I stayed on Om Beach at the Dolphin Shanti Cafe – the very last guest house perched up on the black rocks that frame the picturesque Om Beach. Leaving Varanasi, I wanted some quiet and that is exactly what I found. Jimmy, the owner, was a very chill man, who fishes in the off-season and hires an additional cook in the height of the tourist season. He and his wife, Dede, were a delight, always welcoming me with a smile and making each dish with perfection. I couldn’t believe I was living in such luxury for a mere 500 Rupees a day (if you don’t mind a straw-thatched hut with no windows and a straw-woven mat for a floor, and if you don’t mind not drinking beer – which are greatly taxed).
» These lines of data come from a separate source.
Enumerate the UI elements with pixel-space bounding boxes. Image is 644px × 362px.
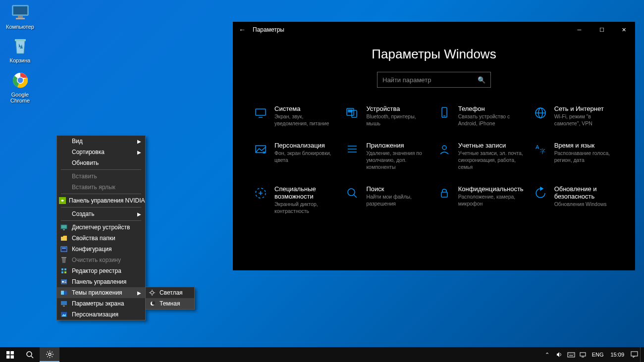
minimize-button[interactable]: ─ [568,22,590,38]
svg-rect-13 [61,257,66,258]
category-devices[interactable]: Устройства Bluetooth, принтеры, мышь [344,105,427,127]
svg-rect-39 [348,111,352,112]
cm-display-settings[interactable]: Параметры экрана [57,298,145,309]
svg-rect-11 [61,247,67,252]
theme-icon [59,289,69,297]
svg-rect-56 [6,351,10,355]
category-desc: Учетные записи, эл. почта, синхронизация… [458,150,524,170]
category-title: Телефон [458,105,524,112]
svg-rect-55 [441,192,447,197]
category-desc: Bluetooth, принтеры, мышь [366,113,427,127]
svg-rect-38 [348,110,352,110]
maximize-button[interactable]: ☐ [590,22,613,38]
category-update[interactable]: Обновление и безопасность Обновления Win… [533,185,615,214]
category-title: Обновление и безопасность [554,185,615,200]
category-phone[interactable]: Телефон Связать устройство с Android, iP… [436,105,524,127]
svg-rect-21 [64,282,66,283]
category-title: Специальные возможности [274,185,335,200]
show-desktop-button[interactable] [640,347,644,362]
category-privacy[interactable]: Конфиденциальность Расположение, камера,… [436,185,524,214]
svg-rect-23 [61,291,64,295]
svg-rect-20 [64,281,66,281]
cm-empty-bin: Очистить корзину [57,255,145,265]
svg-rect-16 [61,271,63,273]
cm-sort[interactable]: Сортировка▶ [57,147,145,157]
svg-line-54 [354,195,357,198]
cm-control-panel[interactable]: Панель управления [57,276,145,287]
cm-regedit[interactable]: Редактор реестра [57,265,145,276]
svg-rect-58 [6,355,10,359]
category-accounts[interactable]: Учетные записи Учетные записи, эл. почта… [436,142,524,170]
category-desc: Обновления Windows [554,201,615,208]
category-title: Устройства [366,105,427,112]
category-desc: Расположение, камера, микрофон [458,194,524,207]
close-button[interactable]: ✕ [613,22,635,38]
personalization-icon [253,142,268,157]
category-desc: Фон, экран блокировки, цвета [274,150,335,163]
theme-light[interactable]: Светлая [146,287,194,298]
cm-personalize[interactable]: Персонализация [57,309,145,320]
category-searchcat[interactable]: Поиск Найти мои файлы, разрешения [344,185,427,214]
action-center-icon[interactable] [628,347,640,362]
category-ease[interactable]: Специальные возможности Экранный диктор,… [253,185,335,214]
desktop-icon-chrome[interactable]: Google Chrome [1,70,39,103]
category-desc: Найти мои файлы, разрешения [366,194,427,207]
category-apps[interactable]: Приложения Удаление, значения по умолчан… [344,142,427,170]
category-network[interactable]: Сеть и Интернет Wi-Fi, режим "в самолете… [533,105,615,127]
cm-device-manager[interactable]: Диспетчер устройств [57,222,145,233]
cm-nvidia[interactable]: Панель управления NVIDIA [57,195,145,206]
moon-icon [148,300,157,308]
clock[interactable]: 15:09 [606,352,628,358]
cm-new[interactable]: Создать▶ [57,208,145,219]
volume-icon[interactable] [553,347,565,362]
cm-msconfig[interactable]: Конфигурация [57,244,145,255]
svg-rect-34 [256,109,266,115]
network-icon[interactable] [577,347,589,362]
svg-point-49 [442,146,446,150]
time-icon: A字 [533,142,548,157]
desktop-icon-recycle-bin[interactable]: Корзина [1,36,39,63]
svg-rect-57 [10,351,14,355]
svg-rect-14 [61,268,63,270]
theme-dark[interactable]: Темная [146,298,194,309]
taskbar-settings-button[interactable] [40,347,59,362]
titlebar[interactable]: ← Параметры ─ ☐ ✕ [233,22,635,38]
svg-text:A: A [536,144,539,150]
settings-window: ← Параметры ─ ☐ ✕ Параметры Windows 🔍 Си… [233,22,635,270]
svg-line-61 [31,356,33,358]
cm-app-themes[interactable]: Темы приложения▶ Светлая Темная [57,287,145,298]
language-indicator[interactable]: ENG [589,352,607,358]
display-icon [59,300,69,308]
svg-rect-71 [631,352,638,356]
cm-refresh[interactable]: Обновить [57,157,145,168]
search-input[interactable] [382,76,478,84]
category-system[interactable]: Система Экран, звук, уведомления, питани… [253,105,335,127]
svg-rect-12 [62,248,66,249]
desktop-icon-computer[interactable]: Компьютер [1,2,39,30]
category-time[interactable]: A字 Время и язык Распознавание голоса, ре… [533,142,615,170]
cm-view[interactable]: Вид▶ [57,136,145,147]
searchcat-icon [344,185,360,201]
svg-point-19 [62,281,64,283]
category-desc: Экранный диктор, контрастность [274,201,335,214]
category-desc: Удаление, значения по умолчанию, доп. ко… [366,150,427,170]
desktop-context-menu: Вид▶ Сортировка▶ Обновить Вставить Встав… [56,135,146,320]
keyboard-icon[interactable] [565,347,577,362]
search-box[interactable]: 🔍 [377,72,491,88]
config-icon [59,245,69,253]
window-title: Параметры [253,26,568,33]
search-icon: 🔍 [478,76,485,84]
start-button[interactable] [0,347,20,362]
back-button[interactable]: ← [239,26,246,34]
taskbar-search-button[interactable] [20,347,40,362]
update-icon [533,185,548,201]
category-personalization[interactable]: Персонализация Фон, экран блокировки, цв… [253,142,335,170]
tray-arrow-icon[interactable]: ⌃ [541,347,553,362]
network-icon [533,105,548,121]
svg-rect-59 [10,355,14,359]
svg-rect-15 [64,268,66,270]
cm-folder-props[interactable]: Свойства папки [57,233,145,244]
svg-rect-1 [13,6,27,14]
regedit-icon [59,267,69,275]
category-desc: Wi-Fi, режим "в самолете", VPN [554,113,615,127]
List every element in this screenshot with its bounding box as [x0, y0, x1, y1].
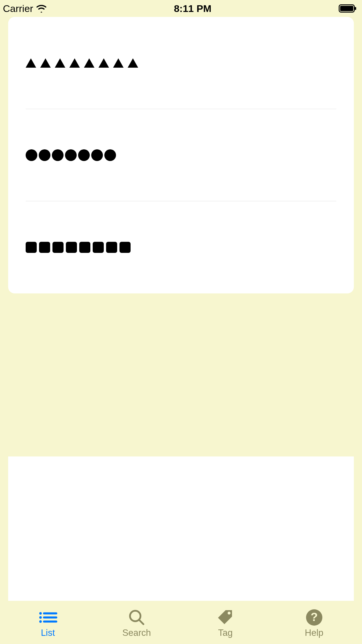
circle-shape	[39, 149, 50, 161]
battery-icon	[339, 4, 357, 13]
triangle-shape	[55, 58, 65, 68]
triangle-shape	[99, 58, 109, 68]
triangle-shape	[113, 58, 124, 68]
tab-label: Help	[305, 628, 324, 638]
svg-rect-1	[340, 6, 353, 11]
status-bar: Carrier 8:11 PM	[0, 0, 362, 17]
lower-panel	[8, 456, 354, 601]
square-shape	[39, 242, 50, 253]
tab-bar: List Search Tag	[0, 601, 362, 644]
help-icon: ?	[305, 608, 323, 626]
tab-help[interactable]: ? Help	[270, 607, 359, 638]
square-shape	[26, 242, 37, 253]
svg-point-7	[39, 620, 42, 623]
tab-label: Search	[122, 628, 151, 638]
circle-shape	[26, 149, 37, 161]
lower-panel-wrap	[0, 456, 362, 601]
list-row-circles[interactable]	[26, 109, 336, 201]
tab-label: List	[41, 628, 55, 638]
square-shape	[79, 242, 90, 253]
status-left: Carrier	[3, 3, 47, 14]
carrier-label: Carrier	[3, 3, 33, 14]
square-shape	[52, 242, 64, 253]
tab-label: Tag	[218, 628, 233, 638]
list-card	[8, 17, 354, 293]
circle-shapes	[26, 149, 116, 161]
triangle-shape	[128, 58, 138, 68]
svg-rect-2	[355, 7, 356, 10]
circle-shape	[65, 149, 77, 161]
search-icon	[128, 608, 146, 626]
triangle-shapes	[26, 58, 138, 68]
tab-search[interactable]: Search	[92, 607, 181, 638]
square-shape	[66, 242, 77, 253]
svg-text:?: ?	[311, 610, 318, 623]
triangle-shape	[69, 58, 80, 68]
list-row-triangles[interactable]	[26, 17, 336, 109]
square-shapes	[26, 242, 131, 253]
square-shape	[93, 242, 104, 253]
triangle-shape	[84, 58, 94, 68]
square-shape	[106, 242, 117, 253]
main-content	[0, 17, 362, 456]
circle-shape	[52, 149, 64, 161]
svg-line-10	[139, 620, 143, 624]
tag-icon	[216, 608, 234, 626]
list-icon	[38, 608, 57, 626]
status-right	[339, 4, 357, 13]
circle-shape	[104, 149, 116, 161]
svg-point-3	[39, 612, 42, 615]
tab-tag[interactable]: Tag	[181, 607, 270, 638]
list-row-squares[interactable]	[26, 201, 336, 293]
svg-point-11	[228, 612, 231, 615]
triangle-shape	[40, 58, 51, 68]
svg-point-5	[39, 616, 42, 619]
tab-list[interactable]: List	[3, 607, 92, 638]
wifi-icon	[36, 4, 47, 13]
triangle-shape	[26, 58, 36, 68]
status-time: 8:11 PM	[174, 3, 212, 14]
circle-shape	[78, 149, 90, 161]
circle-shape	[91, 149, 103, 161]
square-shape	[120, 242, 131, 253]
Further down the coast from Om Beach are two more beaches that are easily accessed by trail. There is a boat option, which you will find out as soon as you step foot onto the fine sand (Indian captains are as aggressive as rickshaw drivers). But the trail in my opinion is the choice way to go. It meanders through jungle and then pops out on a high ridge overlooking the Arabian Sea, before descending down to Half Moon Beach. Halfmoon has three cafes, two of which serve food, and there is accommodation available as well.
The next beach down is Paradise Beach, which at one time was a flourishing destination for hallucination-seeking tourists, but after several disappearances, the state of Karnataka demolished the city and now disallows permanent structures to be built. There’s still a backpacker scene there: people stay in tents and pack in their own food. If I had a tent, I would have happily joined in on the fun.
Gokarna may not have the “culture” I was expecting from India, but where it lacks in authentic India sights and sounds, it makes up for in beauty, tranquility and pure relaxation… and of course, sunsets.